[Records for the task]

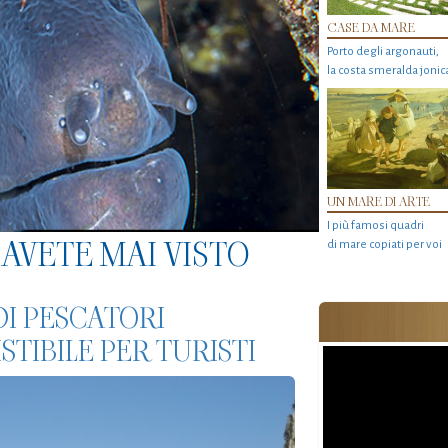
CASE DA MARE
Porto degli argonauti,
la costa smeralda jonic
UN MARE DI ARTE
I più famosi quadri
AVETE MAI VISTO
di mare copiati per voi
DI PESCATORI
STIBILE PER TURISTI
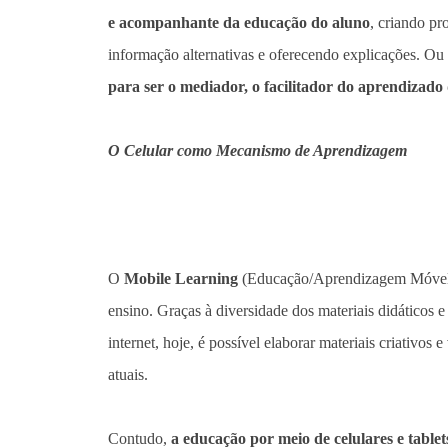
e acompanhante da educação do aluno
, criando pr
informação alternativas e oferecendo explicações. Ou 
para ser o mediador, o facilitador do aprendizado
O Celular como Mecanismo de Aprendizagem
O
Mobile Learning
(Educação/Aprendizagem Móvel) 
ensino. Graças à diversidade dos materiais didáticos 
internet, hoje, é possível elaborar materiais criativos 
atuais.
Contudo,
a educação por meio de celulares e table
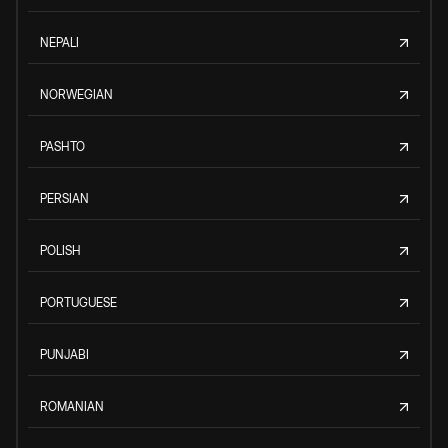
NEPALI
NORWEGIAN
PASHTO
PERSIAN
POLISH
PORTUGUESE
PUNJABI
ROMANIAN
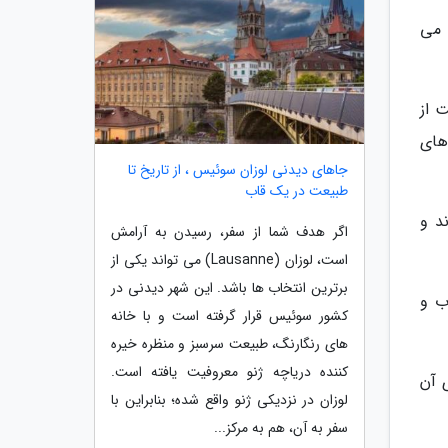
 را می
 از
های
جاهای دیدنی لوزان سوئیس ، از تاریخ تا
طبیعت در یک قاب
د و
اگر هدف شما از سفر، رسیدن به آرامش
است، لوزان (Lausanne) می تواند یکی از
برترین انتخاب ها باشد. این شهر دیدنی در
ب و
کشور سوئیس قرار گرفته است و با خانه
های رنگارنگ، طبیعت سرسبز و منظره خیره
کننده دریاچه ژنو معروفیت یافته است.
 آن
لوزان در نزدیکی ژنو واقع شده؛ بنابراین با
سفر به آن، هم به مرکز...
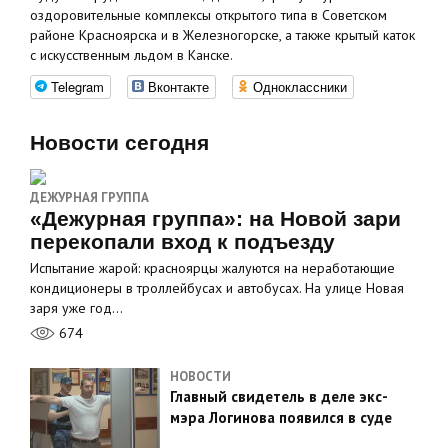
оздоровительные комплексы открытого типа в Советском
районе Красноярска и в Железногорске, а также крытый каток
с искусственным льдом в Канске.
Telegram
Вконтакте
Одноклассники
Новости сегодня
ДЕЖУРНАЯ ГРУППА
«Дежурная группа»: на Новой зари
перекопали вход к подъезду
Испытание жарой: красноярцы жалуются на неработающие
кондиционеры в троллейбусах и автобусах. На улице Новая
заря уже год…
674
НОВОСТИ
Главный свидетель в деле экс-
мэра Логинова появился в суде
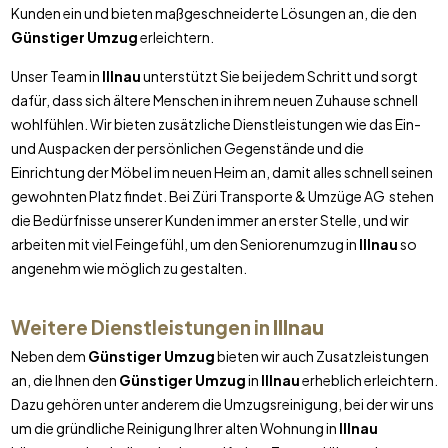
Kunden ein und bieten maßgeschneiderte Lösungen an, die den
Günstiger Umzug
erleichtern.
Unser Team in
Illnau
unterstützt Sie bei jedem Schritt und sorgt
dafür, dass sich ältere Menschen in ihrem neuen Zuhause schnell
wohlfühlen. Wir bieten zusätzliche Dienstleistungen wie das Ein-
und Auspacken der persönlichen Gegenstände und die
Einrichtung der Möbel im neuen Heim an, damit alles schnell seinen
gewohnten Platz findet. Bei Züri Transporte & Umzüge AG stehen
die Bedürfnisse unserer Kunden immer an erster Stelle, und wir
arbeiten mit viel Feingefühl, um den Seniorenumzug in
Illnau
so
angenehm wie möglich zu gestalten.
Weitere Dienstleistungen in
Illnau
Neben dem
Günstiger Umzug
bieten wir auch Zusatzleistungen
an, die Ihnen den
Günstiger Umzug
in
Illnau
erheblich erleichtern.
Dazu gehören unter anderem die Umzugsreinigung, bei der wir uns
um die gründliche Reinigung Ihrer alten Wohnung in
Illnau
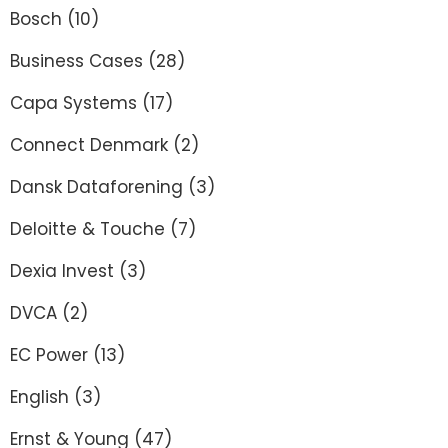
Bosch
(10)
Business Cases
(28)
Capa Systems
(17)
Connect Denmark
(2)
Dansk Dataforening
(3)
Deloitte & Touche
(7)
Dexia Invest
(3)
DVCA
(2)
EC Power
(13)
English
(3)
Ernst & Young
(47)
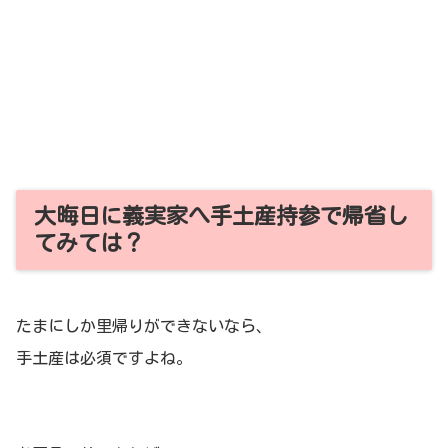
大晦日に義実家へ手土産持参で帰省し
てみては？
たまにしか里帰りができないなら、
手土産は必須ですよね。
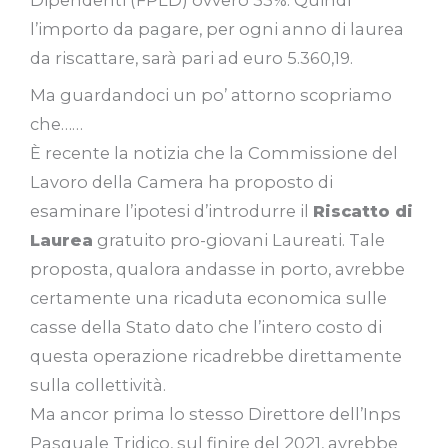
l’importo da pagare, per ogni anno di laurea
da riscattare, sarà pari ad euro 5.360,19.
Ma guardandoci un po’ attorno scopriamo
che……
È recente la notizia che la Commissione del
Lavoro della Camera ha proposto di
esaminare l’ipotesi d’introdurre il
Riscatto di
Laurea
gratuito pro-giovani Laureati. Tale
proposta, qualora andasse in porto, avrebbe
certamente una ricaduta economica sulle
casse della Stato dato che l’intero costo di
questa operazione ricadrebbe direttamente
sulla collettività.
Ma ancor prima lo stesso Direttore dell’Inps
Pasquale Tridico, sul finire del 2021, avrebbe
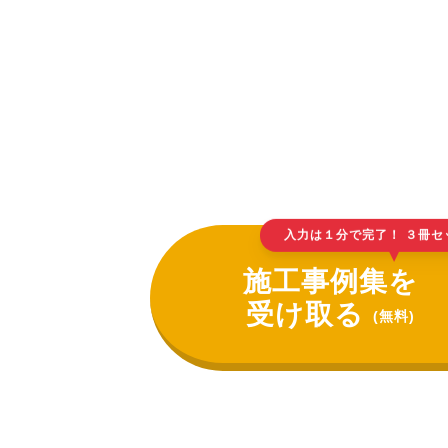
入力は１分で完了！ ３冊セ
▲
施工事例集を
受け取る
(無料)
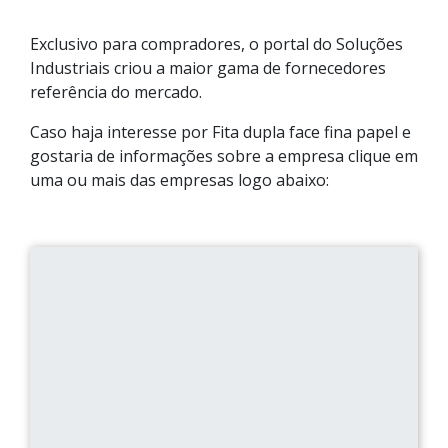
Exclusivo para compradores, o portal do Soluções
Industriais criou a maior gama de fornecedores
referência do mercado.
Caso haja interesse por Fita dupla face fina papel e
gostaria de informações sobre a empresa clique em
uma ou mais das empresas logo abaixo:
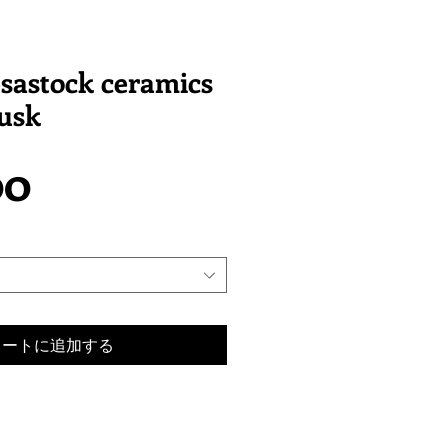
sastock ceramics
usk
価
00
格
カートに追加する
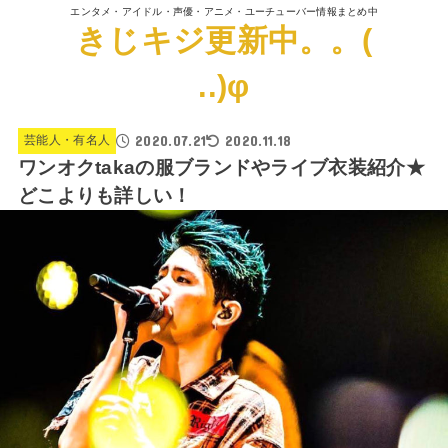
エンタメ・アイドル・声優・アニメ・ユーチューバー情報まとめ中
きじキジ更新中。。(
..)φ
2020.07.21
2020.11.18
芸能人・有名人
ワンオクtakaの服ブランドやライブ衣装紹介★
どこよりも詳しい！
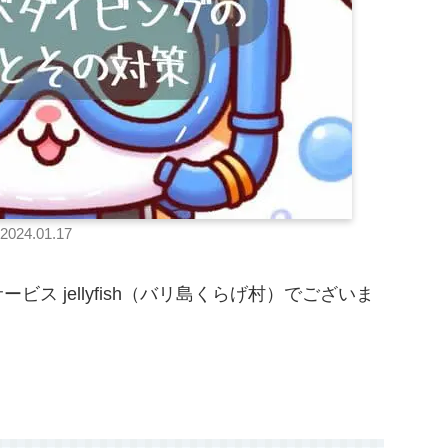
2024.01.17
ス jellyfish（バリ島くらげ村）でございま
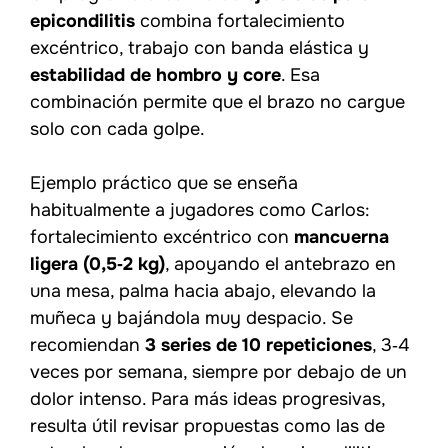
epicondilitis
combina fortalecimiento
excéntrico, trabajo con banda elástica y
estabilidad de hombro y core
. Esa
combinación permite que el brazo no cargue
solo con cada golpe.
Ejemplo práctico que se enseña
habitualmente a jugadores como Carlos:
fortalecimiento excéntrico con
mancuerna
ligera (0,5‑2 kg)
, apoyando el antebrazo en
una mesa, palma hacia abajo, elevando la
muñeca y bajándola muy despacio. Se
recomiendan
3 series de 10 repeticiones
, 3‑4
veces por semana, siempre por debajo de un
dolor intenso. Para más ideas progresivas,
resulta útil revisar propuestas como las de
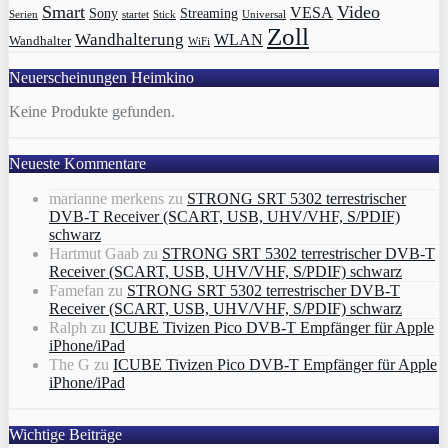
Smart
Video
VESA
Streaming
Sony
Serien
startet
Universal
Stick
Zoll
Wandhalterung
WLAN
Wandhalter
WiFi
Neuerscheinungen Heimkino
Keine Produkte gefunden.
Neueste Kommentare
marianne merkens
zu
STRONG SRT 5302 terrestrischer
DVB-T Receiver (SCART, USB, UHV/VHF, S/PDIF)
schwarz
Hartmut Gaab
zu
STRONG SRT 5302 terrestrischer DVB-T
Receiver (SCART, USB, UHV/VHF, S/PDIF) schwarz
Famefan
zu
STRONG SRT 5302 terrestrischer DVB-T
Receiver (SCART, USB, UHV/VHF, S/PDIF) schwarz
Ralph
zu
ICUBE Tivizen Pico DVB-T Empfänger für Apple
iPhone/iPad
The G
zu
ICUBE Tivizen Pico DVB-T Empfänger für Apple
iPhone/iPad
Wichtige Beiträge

[/Records for the task]

## Your instructions
Give every line above again exactly, omitting whatever pictures appear.

## Task answer
CASE DA MARE
Porto degli argonauti,
la costa smeralda jonic
UN MARE DI ARTE
I più famosi quadri
AVETE MAI VISTO
di mare copiati per voi
DI PESCATORI
STIBILE PER TURISTI
e acompanhante da educação do aluno
, criando pr
informação alternativas e oferecendo explicações. Ou 
para ser o mediador, o facilitador do aprendizado
O Celular como Mecanismo de Aprendizagem
O
Mobile Learning
(Educação/Aprendizagem Móvel) 
ensino. Graças à diversidade dos materiais didáticos 
internet, hoje, é possível elaborar materiais criativos 
atuais.
Contudo,
a educação por meio de celulares e table
NEPALI
NORWEGIAN
PASHTO
PERSIAN
POLISH
PORTUGUESE
PUNJABI
ROMANIAN
 را می
 از
های
جاهای دیدنی لوزان سوئیس ، از تاریخ تا
طبیعت در یک قاب
د و
اگر هدف شما از سفر، رسیدن به آرامش
است، لوزان (Lausanne) می تواند یکی از
برترین انتخاب ها باشد. این شهر دیدنی در
ب و
کشور سوئیس قرار گرفته است و با خانه
های رنگارنگ، طبیعت سرسبز و منظره خیره
کننده دریاچه ژنو معروفیت یافته است.
 آن
لوزان در نزدیکی ژنو واقع شده؛ بنابراین با
سفر به آن، هم به مرکز...
оздоровительные комплексы открытого типа в Советском
районе Красноярска и в Железногорске, а также крытый каток
с искусственным льдом в Канске.
Telegram
Вконтакте
Одноклассники
Новости сегодня
ДЕЖУРНАЯ ГРУППА
«Дежурная группа»: на Новой зари
перекопали вход к подъезду
Испытание жарой: красноярцы жалуются на неработающие
кондиционеры в троллейбусах и автобусах. На улице Новая
заря уже год…
674
НОВОСТИ
Главный свидетель в деле экс-
мэра Логинова появился в суде
Kunden ein und bieten maßgeschneiderte Lösungen an, die den
Günstiger Umzug
erleichtern.
Unser Team in
Illnau
unterstützt Sie bei jedem Schritt und sorgt
dafür, dass sich ältere Menschen in ihrem neuen Zuhause schnell
wohlfühlen. Wir bieten zusätzliche Dienstleistungen wie das Ein-
und Auspacken der persönlichen Gegenstände und die
Einrichtung der Möbel im neuen Heim an, damit alles schnell seinen
gewohnten Platz findet. Bei Züri Transporte & Umzüge AG stehen
die Bedürfnisse unserer Kunden immer an erster Stelle, und wir
arbeiten mit viel Feingefühl, um den Seniorenumzug in
Illnau
so
angenehm wie möglich zu gestalten.
Weitere Dienstleistungen in
Illnau
Neben dem
Günstiger Umzug
bieten wir auch Zusatzleistungen
an, die Ihnen den
Günstiger Umzug
in
Illnau
erheblich erleichtern.
Dazu gehören unter anderem die Umzugsreinigung, bei der wir uns
um die gründliche Reinigung Ihrer alten Wohnung in
Illnau
Bosch
(10)
Business Cases
(28)
Capa Systems
(17)
Connect Denmark
(2)
Dansk Dataforening
(3)
Deloitte & Touche
(7)
Dexia Invest
(3)
DVCA
(2)
EC Power
(13)
English
(3)
Ernst & Young
(47)
大晦日に義実家へ手土産持参で帰省し
てみては？
たまにしか里帰りができないなら、
手土産は必須ですよね。
l’importo da pagare, per ogni anno di laurea
da riscattare, sarà pari ad euro 5.360,19.
Ma guardandoci un po’ attorno scopriamo
che……
È recente la notizia che la Commissione del
Lavoro della Camera ha proposto di
esaminare l’ipotesi d’introdurre il
Riscatto di
Laurea
gratuito pro-giovani Laureati. Tale
proposta, qualora andasse in porto, avrebbe
certamente una ricaduta economica sulle
casse della Stato dato che l’intero costo di
questa operazione ricadrebbe direttamente
sulla collettività.
Ma ancor prima lo stesso Direttore dell’Inps
Pasquale Tridico, sul finire del 2021, avrebbe
入力は１分で完了！ ３冊セ
▲
施工事例集を
受け取る
(無料)
Exclusivo para compradores, o portal do Soluções
Industriais criou a maior gama de fornecedores
referência do mercado.
Caso haja interesse por Fita dupla face fina papel e
gostaria de informações sobre a empresa clique em
uma ou mais das empresas logo abaixo:
sastock ceramics
usk
価
00
格
カートに追加する
エンタメ・アイドル・声優・アニメ・ユーチューバー情報まとめ中
きじキジ更新中。。(
..)φ
2020.07.21
2020.11.18
芸能人・有名人
ワンオクtakaの服ブランドやライブ衣装紹介★
どこよりも詳しい！
2024.01.17
ス jellyfish（バリ島くらげ村）でございま
epicondilitis
combina fortalecimiento
excéntrico, trabajo con banda elástica y
estabilidad de hombro y core
. Esa
combinación permite que el brazo no cargue
solo con cada golpe.
Ejemplo práctico que se enseña
habitualmente a jugadores como Carlos:
fortalecimiento excéntrico con
mancuerna
ligera (0,5‑2 kg)
, apoyando el antebrazo en
una mesa, palma hacia abajo, elevando la
muñeca y bajándola muy despacio. Se
recomiendan
3 series de 10 repeticiones
, 3‑4
veces por semana, siempre por debajo de un
dolor intenso. Para más ideas progresivas,
resulta útil revisar propuestas como las de
Smart
Video
VESA
Streaming
Sony
Serien
startet
Universal
Stick
Zoll
Wandhalterung
WLAN
Wandhalter
WiFi
Neuerscheinungen Heimkino
Keine Produkte gefunden.
Neueste Kommentare
marianne merkens
zu
STRONG SRT 5302 terrestrischer
DVB-T Receiver (SCART, USB, UHV/VHF, S/PDIF)
schwarz
Hartmut Gaab
zu
STRONG SRT 5302 terrestrischer DVB-T
Receiver (SCART, USB, UHV/VHF, S/PDIF) schwarz
Famefan
zu
STRONG SRT 5302 terrestrischer DVB-T
Receiver (SCART, USB, UHV/VHF, S/PDIF) schwarz
Ralph
zu
ICUBE Tivizen Pico DVB-T Empfänger für Apple
iPhone/iPad
The G
zu
ICUBE Tivizen Pico DVB-T Empfänger für Apple
iPhone/iPad
Wichtige Beiträge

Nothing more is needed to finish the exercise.